▶

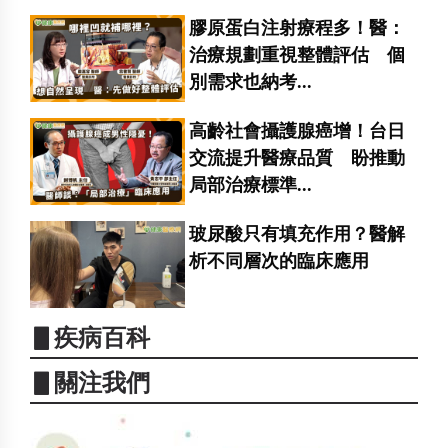
膠原蛋白注射療程多！醫：
治療規劃重視整體評估 個
別需求也納考...
高齡社會攝護腺癌增！台日
交流提升醫療品質 盼推動
局部治療標準...
玻尿酸只有填充作用？醫解
析不同層次的臨床應用
▋疾病百科
▋關注我們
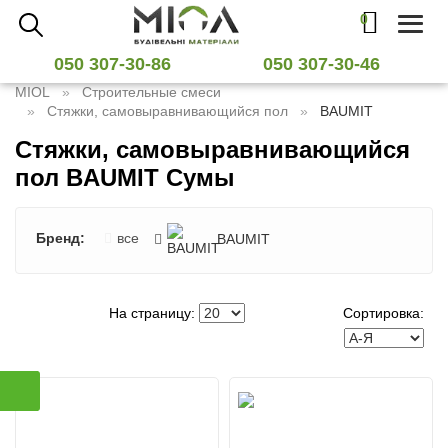
0
Toggl
naviga
050 307-30-86
050 307-30-46
MIOL
Строительные смеси
Стяжки, самовыравнивающийся пол
BAUMIT
Стяжки, самовыравнивающийся
пол BAUMIT Сумы
Бренд:
все
BAUMIT
На страницу:
Сортировка:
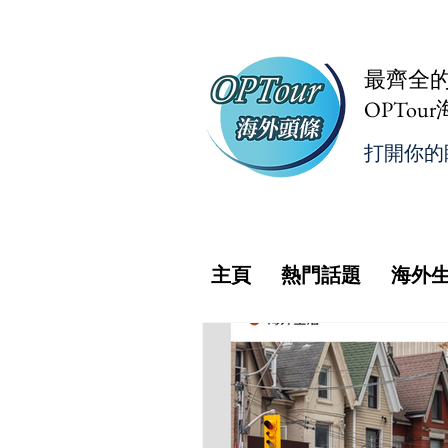
最齊全
OPTou
打開你的
主頁
熱門話題
海外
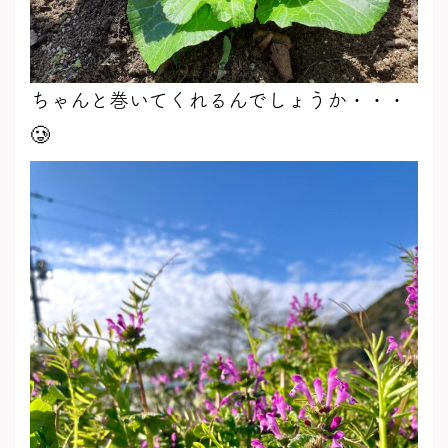
ちゃんと巻いてくれるんでしょうか・・・
🥲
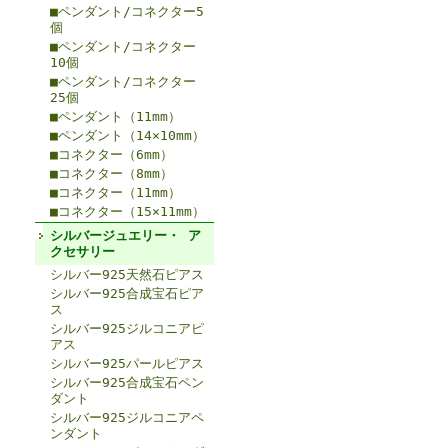
■ペンダント/コネクター5
個
■ペンダント/コネクター
10個
■ペンダント/コネクター
25個
■ペンダント（11mm）
■ペンダント（14×10mm）
■コネクター（6mm）
■コネクター（8mm）
■コネクター（11mm）
■コネクター（15×11mm）
シルバージュエリー・ ア
クセサリー
シルバー925天然石ピアス
シルバー925合成宝石ピア
ス
シルバー925ジルコニアピ
アス
シルバー925パールピアス
シルバー925合成宝石ペン
ダント
シルバー925ジルコニアペ
ンダント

◀

## Description of the task:
Repeat the material above precisely as it appears, omitting the images it contains.

## Answer:
膠原蛋白注射療程多！醫：
治療規劃重視整體評估 個
別需求也納考...
高齡社會攝護腺癌增！台日
交流提升醫療品質 盼推動
局部治療標準...
玻尿酸只有填充作用？醫解
析不同層次的臨床應用
▋疾病百科
▋關注我們
0
Toggl
naviga
050 307-30-86
050 307-30-46
MIOL
Строительные смеси
Стяжки, самовыравнивающийся пол
BAUMIT
Стяжки, самовыравнивающийся
пол BAUMIT Сумы
Бренд:
все
BAUMIT
На страницу:
Сортировка:
最齊全
OPTou
打開你的
主頁
熱門話題
海外
ちゃんと巻いてくれるんでしょうか・・・
🥲
■ペンダント/コネクター5
個
■ペンダント/コネクター
10個
■ペンダント/コネクター
25個
■ペンダント（11mm）
■ペンダント（14×10mm）
■コネクター（6mm）
■コネクター（8mm）
■コネクター（11mm）
■コネクター（15×11mm）
シルバージュエリー・ ア
クセサリー
シルバー925天然石ピアス
シルバー925合成宝石ピア
ス
シルバー925ジルコニアピ
アス
シルバー925パールピアス
シルバー925合成宝石ペン
ダント
シルバー925ジルコニアペ
ンダント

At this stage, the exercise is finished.